To this day, I do not know his name, or even what country he is from. But I do know that at a very tender age he made a sacrifice to help a stranger. If that is not the definition of the neighbor-love Christ calls us to, I don’t know what is.

After several years of struggling with a blood disorder that doctors could not quite figure out, specialists at the Mayo Clinic had finally determined that I had aplastic anemia, a rare condition in which the bone marrow stops producing enough new blood cells. They felt that the best hope for a cure was a bone marrow (stem cell) transplant. This meant I would need to take a leave from my job as a young assistant professor of theological ethics at Creighton University in Omaha, Neb. To be near my family, I traveled to Connecticut and started working with a hematologist at Yale University. He was optimistic that a transplant could help me, and even felt that it could cure the underlying lupus I had been diagnosed with a decade earlier.

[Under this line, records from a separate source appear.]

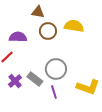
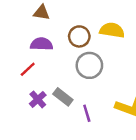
brown triangle: (38, 12) -> (42, 13), moved
gray circle: (56, 69) -> (89, 65), moved

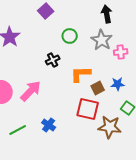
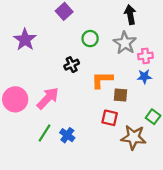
blue star: (118, 84) -> (144, 77), moved
brown square: (98, 88) -> (120, 95), turned 32
red square: (88, 109) -> (110, 118), size x0.7
green line: (18, 130) -> (44, 133), moved, turned -30

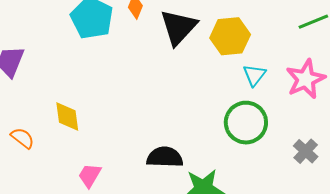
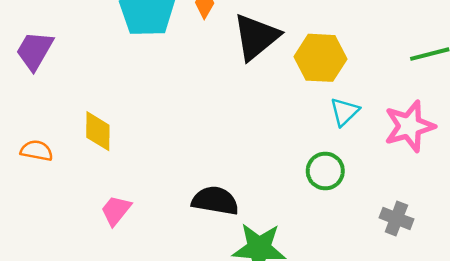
green circle: (246, 123) -> (325, 171), size x0.7
orange semicircle: (22, 138) -> (37, 151), turned -35
gray cross: (306, 151) -> (396, 218), turned -30

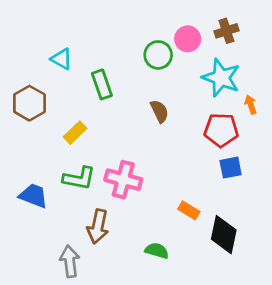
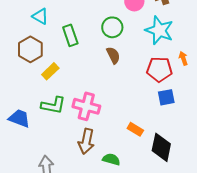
green circle: (158, 55) -> (112, 27), moved
brown hexagon: (29, 103) -> (30, 49), moved
orange arrow: (251, 105) -> (183, 58), moved
brown arrow: (98, 226) -> (86, 141), moved

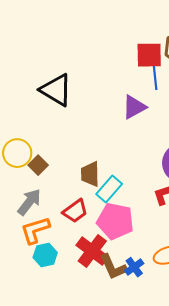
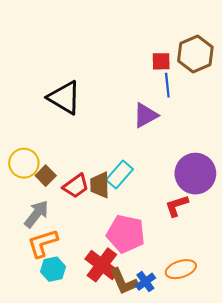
red square: (149, 55) -> (161, 61), size x0.7
cyan rectangle: (109, 189) -> (119, 175), moved
red trapezoid: (75, 211) -> (76, 186), moved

Three years ago, my life was saved by a 21-year-old man I have never met and may never know.

But I would need help from an anonymous donor—my only sibling was not a match, and I had no other immediate relatives who were eligible for testing.

In most cases, the donor’s stem cells do not need to be taken directly from their bone marrow—instead, the cells are drawn from their peripheral blood supply in a procedure that is only somewhat more onerous than giving blood.

But to treat aplastic anemia, doctors prefer to use stem cells from the marrow itself. That meant that my donor would have to undergo an operation, under anesthesia, in which marrow cells were extracted from his hip bone.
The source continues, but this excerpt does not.